Writer's Blog

How to write psychological suspense.

November 28, 2019
How to write psychological suspense.

Psychological suspense is the curtain to unreliable narrators. To write suspense, it takes more than the crime or the incident to happen. So here are a few tips on how to write psychological suspense.


The main character needs a goal


The first tip on how to write psychological suspense. In the creative writing class I took, it was called the character to have a desire. Each character no matter the genre needs a desire- a goal to achieve. It could be your character who wants to kill someone, a boyfriend who hurt your MC’s sister, for example. Give your character something, she can be likeable or unlikable but her journey, the inner dialogue has to be interesting. 


The villain needs a Goal


The villain in thrillers can be anyone, and you get away with almost everything. Thrillers are chilling and dark and not for everyone, so you want the sweet grandma who protects the neighbourhood by killing her neighbours? Kindly proceed, make sure the villain, like the main character, has a goal. 

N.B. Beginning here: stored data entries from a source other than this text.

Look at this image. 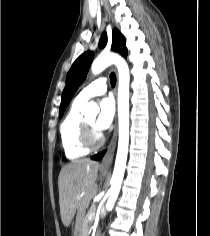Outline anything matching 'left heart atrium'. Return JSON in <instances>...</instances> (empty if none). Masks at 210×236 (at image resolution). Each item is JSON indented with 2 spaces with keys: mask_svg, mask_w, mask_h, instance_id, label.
<instances>
[{
  "mask_svg": "<svg viewBox=\"0 0 210 236\" xmlns=\"http://www.w3.org/2000/svg\"><path fill=\"white\" fill-rule=\"evenodd\" d=\"M115 107L111 98H105L100 103V112L95 122V127L98 131L108 129L114 118Z\"/></svg>",
  "mask_w": 210,
  "mask_h": 236,
  "instance_id": "obj_1",
  "label": "left heart atrium"
}]
</instances>
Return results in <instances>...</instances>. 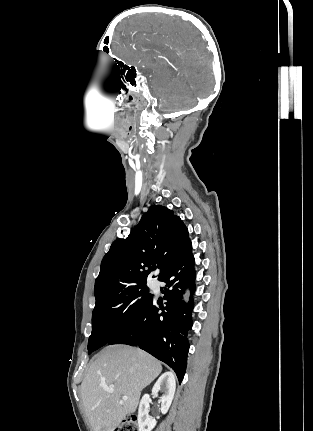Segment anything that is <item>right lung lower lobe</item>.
I'll list each match as a JSON object with an SVG mask.
<instances>
[{
    "label": "right lung lower lobe",
    "instance_id": "98d812e1",
    "mask_svg": "<svg viewBox=\"0 0 313 431\" xmlns=\"http://www.w3.org/2000/svg\"><path fill=\"white\" fill-rule=\"evenodd\" d=\"M194 262L190 241L180 258L160 279L166 283L162 290L166 306L153 299L126 330L108 343L139 346L169 365L180 383L187 366V335L192 328Z\"/></svg>",
    "mask_w": 313,
    "mask_h": 431
}]
</instances>
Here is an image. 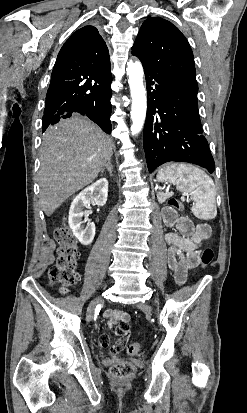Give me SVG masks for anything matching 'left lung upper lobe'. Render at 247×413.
<instances>
[{"label":"left lung upper lobe","mask_w":247,"mask_h":413,"mask_svg":"<svg viewBox=\"0 0 247 413\" xmlns=\"http://www.w3.org/2000/svg\"><path fill=\"white\" fill-rule=\"evenodd\" d=\"M132 54L157 73L198 92L190 45L169 21L160 17L146 19L132 47Z\"/></svg>","instance_id":"obj_1"}]
</instances>
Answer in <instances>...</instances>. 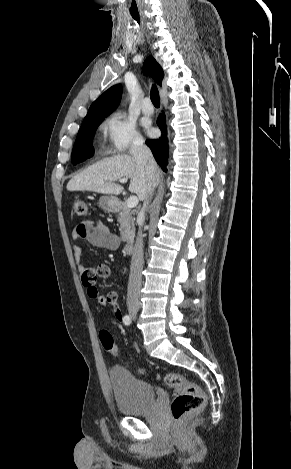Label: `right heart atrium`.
I'll return each instance as SVG.
<instances>
[{"mask_svg": "<svg viewBox=\"0 0 291 469\" xmlns=\"http://www.w3.org/2000/svg\"><path fill=\"white\" fill-rule=\"evenodd\" d=\"M106 149L110 153H125L143 144L135 124L121 112L111 113L102 123Z\"/></svg>", "mask_w": 291, "mask_h": 469, "instance_id": "1", "label": "right heart atrium"}]
</instances>
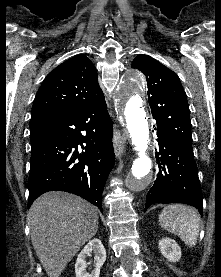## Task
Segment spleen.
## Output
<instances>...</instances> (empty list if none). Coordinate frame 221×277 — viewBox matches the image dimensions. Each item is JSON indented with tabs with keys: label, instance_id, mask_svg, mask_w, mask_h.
Listing matches in <instances>:
<instances>
[{
	"label": "spleen",
	"instance_id": "spleen-1",
	"mask_svg": "<svg viewBox=\"0 0 221 277\" xmlns=\"http://www.w3.org/2000/svg\"><path fill=\"white\" fill-rule=\"evenodd\" d=\"M199 222L200 217L196 210L186 205H169L159 216L161 227L178 235L189 247H194L197 243Z\"/></svg>",
	"mask_w": 221,
	"mask_h": 277
}]
</instances>
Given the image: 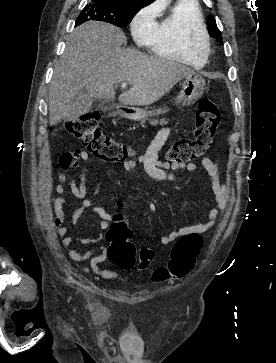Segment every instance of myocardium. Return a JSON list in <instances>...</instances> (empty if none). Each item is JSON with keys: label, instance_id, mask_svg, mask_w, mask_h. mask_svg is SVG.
Here are the masks:
<instances>
[{"label": "myocardium", "instance_id": "myocardium-1", "mask_svg": "<svg viewBox=\"0 0 276 363\" xmlns=\"http://www.w3.org/2000/svg\"><path fill=\"white\" fill-rule=\"evenodd\" d=\"M188 44L191 51L204 58H207L211 52L210 37L206 30H191L188 36Z\"/></svg>", "mask_w": 276, "mask_h": 363}]
</instances>
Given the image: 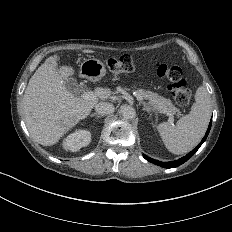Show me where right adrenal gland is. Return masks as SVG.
Masks as SVG:
<instances>
[{
    "instance_id": "obj_1",
    "label": "right adrenal gland",
    "mask_w": 232,
    "mask_h": 232,
    "mask_svg": "<svg viewBox=\"0 0 232 232\" xmlns=\"http://www.w3.org/2000/svg\"><path fill=\"white\" fill-rule=\"evenodd\" d=\"M91 117L96 116V118H101L103 115L99 113L90 114Z\"/></svg>"
}]
</instances>
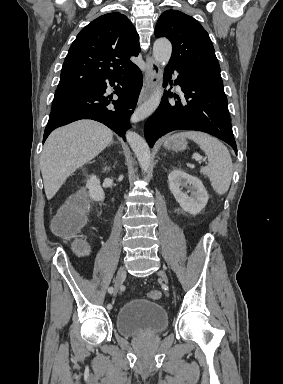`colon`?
Segmentation results:
<instances>
[{"instance_id":"1","label":"colon","mask_w":283,"mask_h":384,"mask_svg":"<svg viewBox=\"0 0 283 384\" xmlns=\"http://www.w3.org/2000/svg\"><path fill=\"white\" fill-rule=\"evenodd\" d=\"M88 203L82 197H73L64 204L53 219V229L62 236H74L78 233L85 223ZM75 250L80 254L88 252L87 245L77 240L74 242ZM152 300H158L162 297L159 290H152L148 293Z\"/></svg>"}]
</instances>
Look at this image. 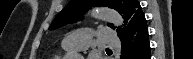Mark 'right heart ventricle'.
Instances as JSON below:
<instances>
[{
	"instance_id": "obj_1",
	"label": "right heart ventricle",
	"mask_w": 193,
	"mask_h": 59,
	"mask_svg": "<svg viewBox=\"0 0 193 59\" xmlns=\"http://www.w3.org/2000/svg\"><path fill=\"white\" fill-rule=\"evenodd\" d=\"M64 51H66V50H64ZM52 59H61V57L59 55H56Z\"/></svg>"
}]
</instances>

How to write psychological suspense.

Everyone is a suspect and I mean everyone.


Yes, including your main character. Anyone could have held the candlestick when there was a murder at the dinner party. It’s a matter of who had done it? And Why?



Don’t trick the readers.


Don’t treat your readers like fools although, you can keep them on the edge of their seats. Don’t create a roller coaster, don’t include new information only, not be addressed at the end. Create a puzzle for them, let them think they have solved the mystery. Then, enters the plot twist.

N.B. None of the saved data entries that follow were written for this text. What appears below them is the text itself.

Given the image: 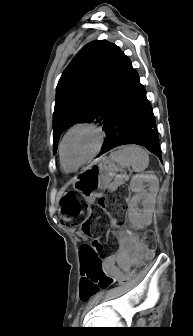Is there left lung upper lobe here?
Returning <instances> with one entry per match:
<instances>
[{"mask_svg": "<svg viewBox=\"0 0 193 336\" xmlns=\"http://www.w3.org/2000/svg\"><path fill=\"white\" fill-rule=\"evenodd\" d=\"M128 58L105 40L87 44L63 72L53 116L54 153L61 133L74 123L103 126L120 87Z\"/></svg>", "mask_w": 193, "mask_h": 336, "instance_id": "obj_1", "label": "left lung upper lobe"}]
</instances>
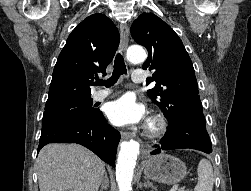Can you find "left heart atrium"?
Listing matches in <instances>:
<instances>
[{"label": "left heart atrium", "instance_id": "obj_1", "mask_svg": "<svg viewBox=\"0 0 251 191\" xmlns=\"http://www.w3.org/2000/svg\"><path fill=\"white\" fill-rule=\"evenodd\" d=\"M106 114L114 125L125 127L141 123L145 109L131 96H123L107 105Z\"/></svg>", "mask_w": 251, "mask_h": 191}]
</instances>
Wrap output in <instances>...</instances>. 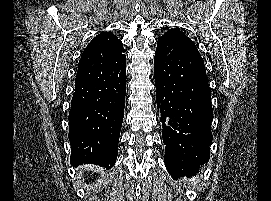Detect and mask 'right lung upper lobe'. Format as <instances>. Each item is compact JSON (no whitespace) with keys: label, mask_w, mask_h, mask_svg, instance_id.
Instances as JSON below:
<instances>
[{"label":"right lung upper lobe","mask_w":271,"mask_h":201,"mask_svg":"<svg viewBox=\"0 0 271 201\" xmlns=\"http://www.w3.org/2000/svg\"><path fill=\"white\" fill-rule=\"evenodd\" d=\"M102 35H108V37H112V38H116L112 33H107V32H105V33H102Z\"/></svg>","instance_id":"cb5924a9"}]
</instances>
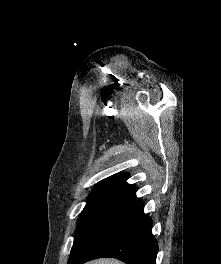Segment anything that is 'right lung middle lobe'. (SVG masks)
<instances>
[{
    "label": "right lung middle lobe",
    "instance_id": "1",
    "mask_svg": "<svg viewBox=\"0 0 221 264\" xmlns=\"http://www.w3.org/2000/svg\"><path fill=\"white\" fill-rule=\"evenodd\" d=\"M124 192L123 189L93 190L77 221L74 244L69 258L81 252L100 222Z\"/></svg>",
    "mask_w": 221,
    "mask_h": 264
}]
</instances>
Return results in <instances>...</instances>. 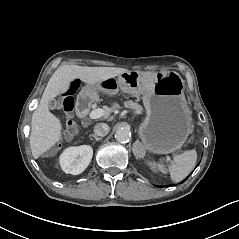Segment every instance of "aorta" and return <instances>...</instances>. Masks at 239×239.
I'll return each instance as SVG.
<instances>
[{
  "label": "aorta",
  "mask_w": 239,
  "mask_h": 239,
  "mask_svg": "<svg viewBox=\"0 0 239 239\" xmlns=\"http://www.w3.org/2000/svg\"><path fill=\"white\" fill-rule=\"evenodd\" d=\"M115 139L120 143H127L131 139V132L127 128H120L115 132Z\"/></svg>",
  "instance_id": "762f6f07"
}]
</instances>
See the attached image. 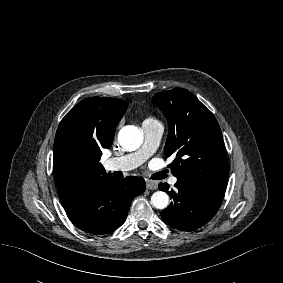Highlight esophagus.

Include a break with a subplot or a backstory.


And the last tip on how to write psychological suspense. Thrillers are fast-paced, at least usually they are, but not always. My debut novel In Her Words wasn’t what I can call fast-paced. It takes a while for the action to start, but I knew of this because I wrote it from a diary point of view. I needed a lot of build-ups before it reached its climax. It wasn’t for everyone, but it was necessary for the story. If you feel your novel is moving too fast, add a back story or a subplot to slow things a bit.